Wisconsin Medical Supplies, a new Eau Claire company, is making 250,000 surgical face masks a week, with a goal of increasing production to double that rate.

Two Chippewa Valley entrepreneurs have shifted gears from operating a trash and recycling service to manufacturing surgical face masks.

Andrew Holland and Joe Craven started ProVyro Waste Services in 2010, and they obtained a contract to operate the Chippewa Falls recycling program in 2015. However, they sold the business to Boxx Sanitation in July 2019, and by October, they were completely separated from the company.
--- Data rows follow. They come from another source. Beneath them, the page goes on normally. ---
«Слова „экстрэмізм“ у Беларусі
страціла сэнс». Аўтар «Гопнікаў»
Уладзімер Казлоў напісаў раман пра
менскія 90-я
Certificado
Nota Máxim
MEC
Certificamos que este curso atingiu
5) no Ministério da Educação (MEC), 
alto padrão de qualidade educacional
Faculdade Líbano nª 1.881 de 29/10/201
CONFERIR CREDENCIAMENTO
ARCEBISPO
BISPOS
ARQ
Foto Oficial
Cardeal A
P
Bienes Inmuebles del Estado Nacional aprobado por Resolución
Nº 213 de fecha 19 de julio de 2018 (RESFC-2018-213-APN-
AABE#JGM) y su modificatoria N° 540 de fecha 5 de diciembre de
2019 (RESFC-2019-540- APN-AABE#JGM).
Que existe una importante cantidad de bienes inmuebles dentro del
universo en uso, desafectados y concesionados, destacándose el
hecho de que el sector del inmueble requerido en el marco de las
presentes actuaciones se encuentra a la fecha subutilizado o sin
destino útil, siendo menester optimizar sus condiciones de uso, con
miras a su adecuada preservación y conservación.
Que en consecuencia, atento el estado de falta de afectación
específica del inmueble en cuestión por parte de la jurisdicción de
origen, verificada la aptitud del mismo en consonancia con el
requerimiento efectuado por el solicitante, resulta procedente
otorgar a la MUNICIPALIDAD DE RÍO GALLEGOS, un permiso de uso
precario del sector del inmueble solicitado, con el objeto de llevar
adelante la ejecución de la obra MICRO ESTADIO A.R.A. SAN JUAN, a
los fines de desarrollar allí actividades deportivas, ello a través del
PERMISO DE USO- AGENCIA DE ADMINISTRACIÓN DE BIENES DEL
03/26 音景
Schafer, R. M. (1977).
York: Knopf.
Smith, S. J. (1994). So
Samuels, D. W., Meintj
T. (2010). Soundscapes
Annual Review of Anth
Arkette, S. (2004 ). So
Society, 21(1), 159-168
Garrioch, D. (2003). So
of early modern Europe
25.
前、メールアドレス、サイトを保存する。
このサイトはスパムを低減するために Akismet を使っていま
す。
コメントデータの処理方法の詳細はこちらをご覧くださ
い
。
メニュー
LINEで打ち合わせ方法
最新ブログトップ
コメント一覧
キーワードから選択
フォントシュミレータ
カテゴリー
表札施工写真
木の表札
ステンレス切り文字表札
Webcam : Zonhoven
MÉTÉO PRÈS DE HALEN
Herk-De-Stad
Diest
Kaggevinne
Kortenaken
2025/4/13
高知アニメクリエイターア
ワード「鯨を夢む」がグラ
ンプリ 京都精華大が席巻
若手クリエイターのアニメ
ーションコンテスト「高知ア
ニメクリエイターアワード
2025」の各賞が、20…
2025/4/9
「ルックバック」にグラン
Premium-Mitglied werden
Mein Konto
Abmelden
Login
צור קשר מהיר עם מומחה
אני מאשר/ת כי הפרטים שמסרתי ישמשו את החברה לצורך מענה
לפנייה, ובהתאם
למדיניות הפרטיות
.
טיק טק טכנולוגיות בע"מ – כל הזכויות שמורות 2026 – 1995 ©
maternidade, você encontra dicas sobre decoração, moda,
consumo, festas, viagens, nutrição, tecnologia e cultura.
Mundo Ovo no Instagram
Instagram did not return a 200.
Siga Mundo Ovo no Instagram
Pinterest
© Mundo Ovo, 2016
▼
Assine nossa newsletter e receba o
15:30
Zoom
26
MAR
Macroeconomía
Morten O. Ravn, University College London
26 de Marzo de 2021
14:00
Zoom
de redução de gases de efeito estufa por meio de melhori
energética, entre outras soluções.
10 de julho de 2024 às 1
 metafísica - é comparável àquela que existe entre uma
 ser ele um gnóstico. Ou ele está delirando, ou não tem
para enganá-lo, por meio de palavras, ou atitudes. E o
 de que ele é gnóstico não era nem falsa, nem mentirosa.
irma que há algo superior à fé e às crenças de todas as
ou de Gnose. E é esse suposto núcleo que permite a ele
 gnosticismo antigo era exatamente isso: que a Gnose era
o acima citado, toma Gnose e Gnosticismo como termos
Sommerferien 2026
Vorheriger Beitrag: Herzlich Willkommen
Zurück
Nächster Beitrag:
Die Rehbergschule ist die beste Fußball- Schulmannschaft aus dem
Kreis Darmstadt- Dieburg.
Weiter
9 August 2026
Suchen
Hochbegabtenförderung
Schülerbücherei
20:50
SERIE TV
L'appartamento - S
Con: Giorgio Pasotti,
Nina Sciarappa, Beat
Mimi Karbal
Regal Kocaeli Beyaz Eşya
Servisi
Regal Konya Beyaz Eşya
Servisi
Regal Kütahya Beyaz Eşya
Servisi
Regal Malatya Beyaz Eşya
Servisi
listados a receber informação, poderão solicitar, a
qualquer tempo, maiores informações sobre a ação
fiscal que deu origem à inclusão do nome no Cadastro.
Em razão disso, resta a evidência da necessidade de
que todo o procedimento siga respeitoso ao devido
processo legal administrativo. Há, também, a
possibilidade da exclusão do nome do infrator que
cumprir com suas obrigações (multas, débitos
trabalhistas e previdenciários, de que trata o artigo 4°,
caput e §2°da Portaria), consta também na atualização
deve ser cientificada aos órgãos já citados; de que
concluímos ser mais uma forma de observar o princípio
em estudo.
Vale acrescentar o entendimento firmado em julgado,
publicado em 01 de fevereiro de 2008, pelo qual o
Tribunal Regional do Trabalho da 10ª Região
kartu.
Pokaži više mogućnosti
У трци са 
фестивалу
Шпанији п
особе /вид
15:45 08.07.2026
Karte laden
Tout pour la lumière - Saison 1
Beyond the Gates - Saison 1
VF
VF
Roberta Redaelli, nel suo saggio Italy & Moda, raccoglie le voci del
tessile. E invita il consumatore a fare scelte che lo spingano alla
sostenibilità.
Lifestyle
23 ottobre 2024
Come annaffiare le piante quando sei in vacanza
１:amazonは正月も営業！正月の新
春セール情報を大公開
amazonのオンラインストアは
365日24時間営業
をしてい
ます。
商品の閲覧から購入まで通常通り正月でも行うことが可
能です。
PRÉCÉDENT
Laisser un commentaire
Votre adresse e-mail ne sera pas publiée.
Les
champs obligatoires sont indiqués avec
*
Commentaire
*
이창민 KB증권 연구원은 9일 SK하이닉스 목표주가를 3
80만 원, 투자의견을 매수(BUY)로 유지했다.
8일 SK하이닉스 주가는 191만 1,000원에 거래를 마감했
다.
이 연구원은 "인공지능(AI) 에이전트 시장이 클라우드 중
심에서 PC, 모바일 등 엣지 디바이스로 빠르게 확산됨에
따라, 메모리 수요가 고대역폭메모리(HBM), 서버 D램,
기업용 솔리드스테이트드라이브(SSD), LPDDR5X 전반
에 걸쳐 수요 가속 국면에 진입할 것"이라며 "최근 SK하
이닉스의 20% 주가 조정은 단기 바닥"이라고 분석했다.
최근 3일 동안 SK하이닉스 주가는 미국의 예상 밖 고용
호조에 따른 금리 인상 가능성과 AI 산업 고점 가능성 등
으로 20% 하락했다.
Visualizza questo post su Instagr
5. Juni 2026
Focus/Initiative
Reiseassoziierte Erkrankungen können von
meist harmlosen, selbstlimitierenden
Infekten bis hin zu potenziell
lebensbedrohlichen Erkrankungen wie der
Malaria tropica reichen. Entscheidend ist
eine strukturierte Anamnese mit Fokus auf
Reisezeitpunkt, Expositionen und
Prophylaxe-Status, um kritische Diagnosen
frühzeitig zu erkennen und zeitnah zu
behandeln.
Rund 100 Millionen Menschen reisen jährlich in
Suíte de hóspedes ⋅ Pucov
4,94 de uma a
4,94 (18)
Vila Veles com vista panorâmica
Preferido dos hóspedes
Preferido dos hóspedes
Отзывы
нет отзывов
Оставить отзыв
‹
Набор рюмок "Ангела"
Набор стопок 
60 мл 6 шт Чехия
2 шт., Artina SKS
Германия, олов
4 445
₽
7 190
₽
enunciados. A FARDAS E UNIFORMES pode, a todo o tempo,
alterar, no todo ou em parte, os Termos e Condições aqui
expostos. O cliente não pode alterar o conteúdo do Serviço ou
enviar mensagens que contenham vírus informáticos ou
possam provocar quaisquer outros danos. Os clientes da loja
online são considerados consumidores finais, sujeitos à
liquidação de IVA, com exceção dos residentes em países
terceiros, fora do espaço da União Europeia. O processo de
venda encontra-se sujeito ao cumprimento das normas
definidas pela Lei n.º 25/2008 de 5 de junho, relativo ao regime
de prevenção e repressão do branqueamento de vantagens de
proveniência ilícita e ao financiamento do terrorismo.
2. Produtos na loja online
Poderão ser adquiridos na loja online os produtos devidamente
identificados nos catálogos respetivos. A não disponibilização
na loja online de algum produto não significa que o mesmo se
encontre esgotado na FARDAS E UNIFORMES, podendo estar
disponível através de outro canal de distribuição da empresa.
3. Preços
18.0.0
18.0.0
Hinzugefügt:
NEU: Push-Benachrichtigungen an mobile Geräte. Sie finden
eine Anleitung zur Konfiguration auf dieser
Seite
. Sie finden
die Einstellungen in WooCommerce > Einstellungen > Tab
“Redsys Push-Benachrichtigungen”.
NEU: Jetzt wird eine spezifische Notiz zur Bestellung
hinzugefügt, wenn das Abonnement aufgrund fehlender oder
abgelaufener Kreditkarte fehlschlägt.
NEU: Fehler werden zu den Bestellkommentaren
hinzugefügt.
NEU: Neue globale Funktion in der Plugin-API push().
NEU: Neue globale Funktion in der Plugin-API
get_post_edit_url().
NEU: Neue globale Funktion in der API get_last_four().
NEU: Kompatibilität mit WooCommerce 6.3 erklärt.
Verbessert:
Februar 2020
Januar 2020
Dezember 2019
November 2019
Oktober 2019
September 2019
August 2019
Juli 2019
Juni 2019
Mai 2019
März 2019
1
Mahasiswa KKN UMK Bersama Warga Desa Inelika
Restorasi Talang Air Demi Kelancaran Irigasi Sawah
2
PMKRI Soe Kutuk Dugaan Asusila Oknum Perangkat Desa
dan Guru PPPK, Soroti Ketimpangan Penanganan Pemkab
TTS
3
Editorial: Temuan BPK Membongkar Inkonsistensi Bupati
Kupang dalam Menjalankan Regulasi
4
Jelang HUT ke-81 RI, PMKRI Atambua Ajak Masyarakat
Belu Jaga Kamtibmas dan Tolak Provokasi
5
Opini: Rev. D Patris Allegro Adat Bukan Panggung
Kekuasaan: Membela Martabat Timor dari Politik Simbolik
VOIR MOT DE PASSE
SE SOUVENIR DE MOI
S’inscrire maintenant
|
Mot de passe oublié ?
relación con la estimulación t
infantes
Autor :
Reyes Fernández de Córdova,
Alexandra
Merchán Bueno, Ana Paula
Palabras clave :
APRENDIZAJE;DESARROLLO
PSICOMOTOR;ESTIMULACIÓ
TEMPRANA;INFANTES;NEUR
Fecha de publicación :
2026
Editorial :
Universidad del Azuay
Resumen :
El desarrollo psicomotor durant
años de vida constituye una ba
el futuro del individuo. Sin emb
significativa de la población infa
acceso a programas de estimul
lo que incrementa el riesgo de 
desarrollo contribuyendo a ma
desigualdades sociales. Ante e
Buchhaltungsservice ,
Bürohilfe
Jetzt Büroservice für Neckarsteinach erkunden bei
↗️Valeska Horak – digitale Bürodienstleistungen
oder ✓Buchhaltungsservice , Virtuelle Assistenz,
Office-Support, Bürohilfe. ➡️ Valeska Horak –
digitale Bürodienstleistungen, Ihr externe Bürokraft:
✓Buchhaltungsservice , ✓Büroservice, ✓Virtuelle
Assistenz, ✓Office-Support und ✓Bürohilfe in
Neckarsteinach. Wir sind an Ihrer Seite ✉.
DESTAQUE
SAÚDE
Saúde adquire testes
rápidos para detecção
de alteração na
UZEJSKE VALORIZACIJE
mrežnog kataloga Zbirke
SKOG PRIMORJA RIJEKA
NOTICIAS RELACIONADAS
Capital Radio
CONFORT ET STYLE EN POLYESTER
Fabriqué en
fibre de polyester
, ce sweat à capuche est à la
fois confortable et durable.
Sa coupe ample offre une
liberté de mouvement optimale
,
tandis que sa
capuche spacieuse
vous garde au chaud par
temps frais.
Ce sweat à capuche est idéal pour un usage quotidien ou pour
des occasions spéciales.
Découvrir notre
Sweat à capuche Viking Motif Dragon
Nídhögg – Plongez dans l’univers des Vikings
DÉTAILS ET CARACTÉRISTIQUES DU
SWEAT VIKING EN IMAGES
Craven began working in Colorado, while Holland was traveling back and forth to Arizona for a job.

However, when COVID-19 took off in late February, Holland said they saw a need for more face masks that were made in the United States.

“We all saw the shortages for health care workers,” Holland said. “We started doing some research, and after calling around and seeing if it was viable, we formed our company.”

This was around the time when there were reports of price-gouging as masks became hard to find. Seeing that shortage of supply in the U.S., Holland said the duo saw an opportunity to launch a new venture and help a lot of people.

Along with a new partner, Samantha Holzman, the entrepreneurs formed Wisconsin Medical Supplies. They acquired mask-making equipment from China, and set up shop in the former 3M building at 2020 Prairie Lane in Eau Claire.

“That (machine) took 2½ to three months for it to arrive,” Holland said. “We got it in May, and started producing.”

They began making 250,000 masks a week, with a goal of ramping up to 500,000 a week. Including the three owners, they employ eight workers.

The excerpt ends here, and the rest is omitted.